La propuesta busca consolidar el equilibrio fiscal en medio de las tensiones económicas
El presidente Javier Milei presentará personalmente el Presupuesto 2025 en la Cámara de Diputados, un acto poco común en la política argentina. En medio de interrogantes sobre la continuidad del ajuste económico, Milei insistirá en una regla fiscal que garantice el equilibrio en las cuentas públicas.
Las claves del Presupuesto 2025: inflación y ajuste económico
El Gobierno enfrenta un desafío significativo al intentar mantener el ajuste que caracterizó su primer año de gestión. La oposición se prepara para una discusión tensa, esperando que el Presupuesto 2025 contenga medidas de ajuste y recortes profundos. Milei había adelantado en varias oportunidades que buscará rediseñar la presentación de la hoja de ruta fiscal, asegurando un déficit cero en las cuentas públicas.
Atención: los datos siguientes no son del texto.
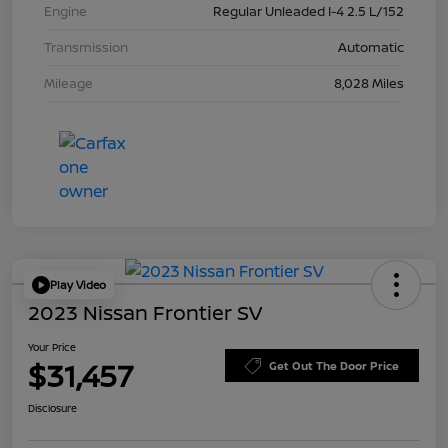
Engine
Regular Unleaded I-4 2.5 L/152
Transmission
Automatic
Mileage
8,028 Miles
Play Video
2023 Nissan Frontier SV
Your Price
$31,457
Get Out The Door Price
Disclosure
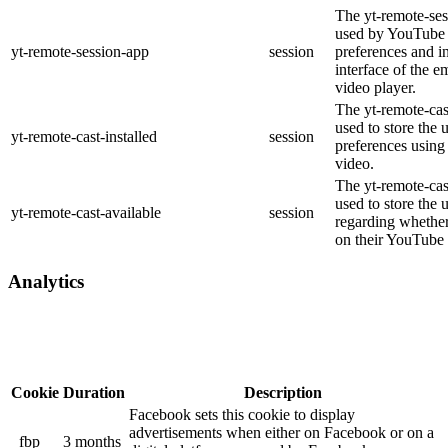
The yt-remote-ses
used by YouTube t
yt-remote-session-app
session
preferences and i
interface of the
video player.
The yt-remote-cast
used to store the 
yt-remote-cast-installed
session
preferences usin
video.
The yt-remote-cas
used to store the 
yt-remote-cast-available
session
regarding whether 
on their YouTube 
Analytics
Cookie
Duration
Description
Facebook sets this cookie to display
advertisements when either on Facebook or on a
_fbp
3 months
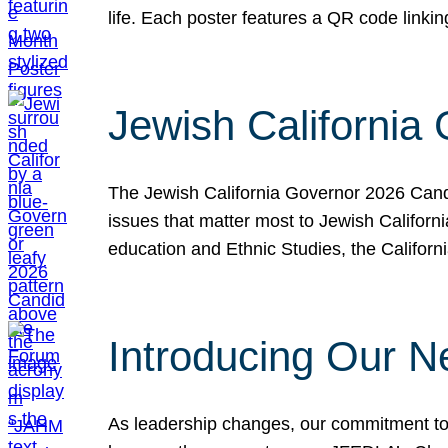
life. Each poster features a QR code link
Jewish California
The Jewish California Governor 2026 Candi
issues that matter most to Jewish Californ
education and Ethnic Studies, the Californi
Introducing Our N
As leadership changes, our commitment to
Una de las principales incógnitas del proyecto es la extensión de la política de ajuste que ha implementado la administración de La Libertad Avanza. Durante su campaña y su primer año en el poder, Milei defendió el achicamiento del Estado como un paso crucial para equilibrar las cuentas fiscales. «La propuesta incluirá una nueva regla fiscal que garantice el equilibrio de las cuentas públicas«, afirmó el mandatario.
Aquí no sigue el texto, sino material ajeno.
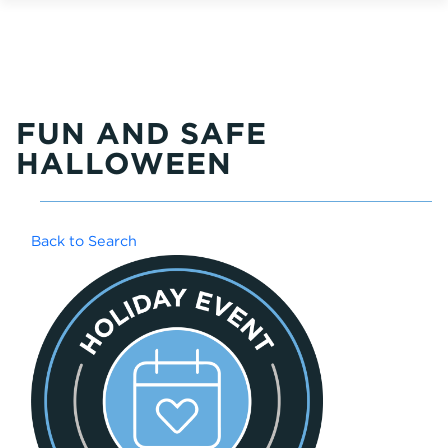
FUN AND SAFE
HALLOWEEN
Back to Search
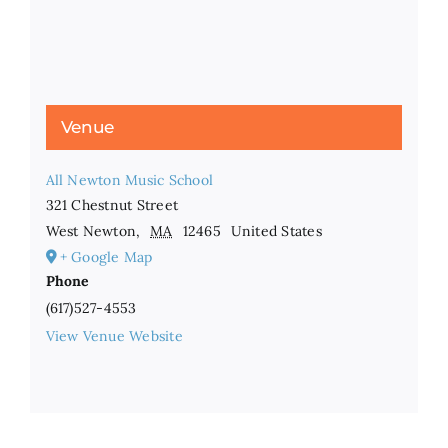
Venue
All Newton Music School
321 Chestnut Street
West Newton
,
MA
12465
United States
+ Google Map
Phone
(617)527-4553
View Venue Website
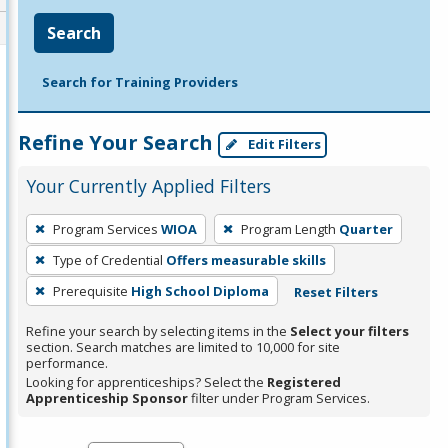
Search
Search for Training Providers
Refine Your Search
Edit Filters
Your Currently Applied Filters
To
Program Services
WIOA
Program Length
Quarter
remove
Type of Credential
Offers measurable skills
a
filter,
Prerequisite
High School Diploma
Reset Filters
press
Refine your search by selecting items in the
Select your filters
Enter
section. Search matches are limited to 10,000 for site
performance.
or
Looking for apprenticeships? Select the
Registered
Spacebar.
Apprenticeship Sponsor
filter under Program Services.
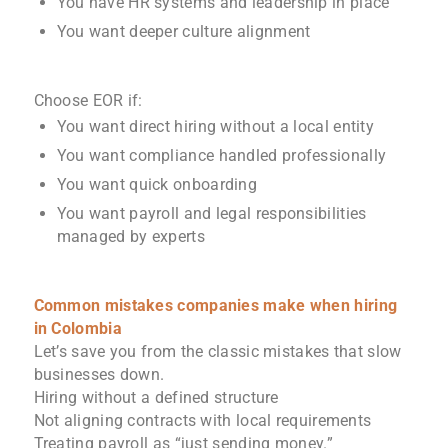
You have HR systems and leadership in place
You want deeper culture alignment
Choose EOR if:
You want direct hiring without a local entity
You want compliance handled professionally
You want quick onboarding
You want payroll and legal responsibilities
managed by experts
Common mistakes companies make when hiring
in Colombia
Let’s save you from the classic mistakes that slow
businesses down.
Hiring without a defined structure
Not aligning contracts with local requirements
Treating payroll as “just sending money.”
Impacto en la recaudación y el superávit primario
Otro de los ejes de la discusión será el agujero fiscal que dejará el fin del Impuesto PAIS a fin de año, lo que implicará un ajuste en las proyecciones fiscales del Gobierno. Según los datos del Fondo Monetario Internacional (FMI), la presión tributaria bajaría en 2025 del 21,61% al 21,16% del PB. Esto que obligará al Ejecutivo a compensar esa reducción con mayores ingresos o recortes de gastos. “El Gobierno debe incorporar en el proyecto de Presupuesto 2025 una alternativa de financiamiento, es decir, un menor gasto o un mayor ingreso”, advirtió un informe técnico del FMI.
A su vez, el superávit primario necesario para alcanzar el equilibrio fiscal será clave para que el sector público no incremente la deuda. El Ejecutivo busca limitarse al «roll over» de vencimientos, evitando que la deuda pública crezca.
Inflación proyectada y expectativas de crecimiento económico
Para el próximo año, el Gobierno estima que la inflación será considerablemente menor a la de 2024, proyectando una suba de precios del 45%, según el FMI. Esta proyección contrasta con la inflación esperada para este año, que finalizaría con una cifra cercana al 130%. A pesar de esta mejora esperada, las incógnitas persisten en cuanto al sendero de depreciación del peso y las políticas cambiarias que se implementarán en 2025.
El rebote económico también es una de las grandes expectativas del Gobierno, con una proyección de crecimiento del 5% del PBI, luego de una caída estimada del 3,5% en 2024. El equipo económico anticipa una recuperación en sectores claves como las exportaciones, que aumentarían un 20,9%, mientras que las importaciones caerían un 17,7%.
Grandes incógnitas sobre el futuro de los impuestos y el dólar
Si bien Milei mencionó en mayo la posibilidad de eliminar las retenciones y el Impuesto al Cheque después del Impuesto PAIS, aún no se han definido los tiempos y las magnitudes de esos cambios. Este es uno de los puntos que generará más incertidumbre durante la discusión del Presupuesto 2025 en el Congreso.
Otra gran incógnita es el camino que tomará el Gobierno respecto al dólar. La tasa de devaluación mensual, que actualmente se ubica en torno al 2%, podría sufrir modificaciones, aunque el Ejecutivo aún no ha revelado cuál será su estrategia cambiaria para el próximo año.